The roofs of the chancel and nave are slated, the aisle leaded, and there are straight parapets throughout. The walls of the chancel and of the lower part of the tower are plastered internally, but elsewhere the plaster has been removed. There are flat plaster ceilings to the chancel and nave. The aisle roof is open.
The western part of the chancel to a distance of 7 ft. 6 in. apparently retains its original walling, but beyond this, where it contracts in width, is of 18thcentury date. It has a plain flat-arched east window and similar windows north and south. The angles are rounded. The older walling, in which there are no windows, was refaced at this time and the whole of the interior refashioned in the style of the day. No ancient features remain.
The pointed 13th-century chancel arch is of two wide chamfered orders with hood-mould, the inner order springing from half-octagonal responds with moulded capitals and bases, the outer from moulded imposts. The upper edge of the abacus of the capital is left square, but the double roll of the base moulding points to the latter half of the century, though it does not occur elsewhere in the building.
The nave arcade is of three bays with pointed arches of two chamfered orders springing from circular pillars with moulded capitals and bases and from keel-shaped responds. The base mouldings are on a chamfered plinth, with a hollow between the rolls; the plinth of the west respond is square on plan. (fn. 38) Near the east end of the north wall of the nave is the blocked arch to the destroyed transept, and beyond it, well above the spring of the chancel arch, a square-headed rood-loft doorway, now blocked, the stairs to which may have led from the transept. The pointed north doorway, which is of a single chamfered order, is walled up. A small trefoilheaded window, now blocked, and seen only from the outside at the east end of the north wall, was probably moved to its present position after the demolition of the transept.

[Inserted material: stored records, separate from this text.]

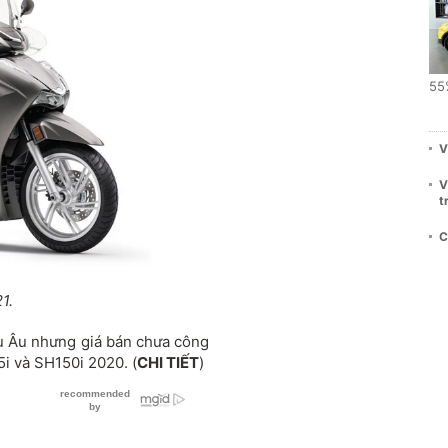
55
V
V
t
C
1.
u Âu nhưng giá bán chưa công
5i và SH150i 2020. (
CHI TIẾT
)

The aisle is without buttresses or string-course, and the south doorway, as well as that of the porch, appears to be part of the 18th-century remodelling. The fourcentred 15th-century windows are of three cinquefoiled lights, two in the south wall and one at the east end, the west wall being blank. There is a piscina with arched cinquefoiled head and circular bowl in the usual position, and a bracket on the south side of the east window. At the north-east corner is the opening of a former squint.
The clerestory walls rise high above the chancel, the line of whose former roof remains at the east end. There are three four-centred windows of two trefoiled lights on the south side and two on the north, to the west of the former transept. The porch was refashioned after the manner of the chancel, being extended outward and contracted in width. Over the pointed outer doorway, cut in the parapet, is the word 'Populo', and in a similar position at the east end of the chancel 'Deo'.
The original 13th-century tower is of three stages, above which, without the intervention of a string, is the later bell-chamber stage with battlemented parapet. The windows of the original bell-chamber, which are of two uncusped pointed lights under a containing arch with hood-mould, remain on all four sides; they have square jambs and mullions and solid spandrels. Below, the walls are blank. There are pairs of buttresses at the western angles, those facing north and south of a single stage, the others larger and of two stages. The windows of the upper 15th-century stage are four-centred and of two cinquefoiled lights. The tower opens to the nave by a pointed arch of two chamfered orders, the inner order dying into the wall and the outer continuous. Above the arch is the widely splayed window already referred to. The tower has a pyramidal slated roof with vane. There is no vice.
The pulpit and font are modern, the latter of Caen stone in the Gothic style. There is no ancient glass.
On the north wall of the nave are recently executed tablets in memory of George Battisson (d. 1700), Elizabeth Battisson (d. 1725), and John Battisson (d. 1737), and to two men of the parish who fell in the war of 1914–18.
There are two bells in the tower, the first by Matthew Bagley 1682, and the second by Thomas Russell of Wootton, Bedfordshire, 1719.
The plate consists of a silver-plated cup and paten (the cup of modern medieval design), and a plated flagon inscribed 'Hawley Church'.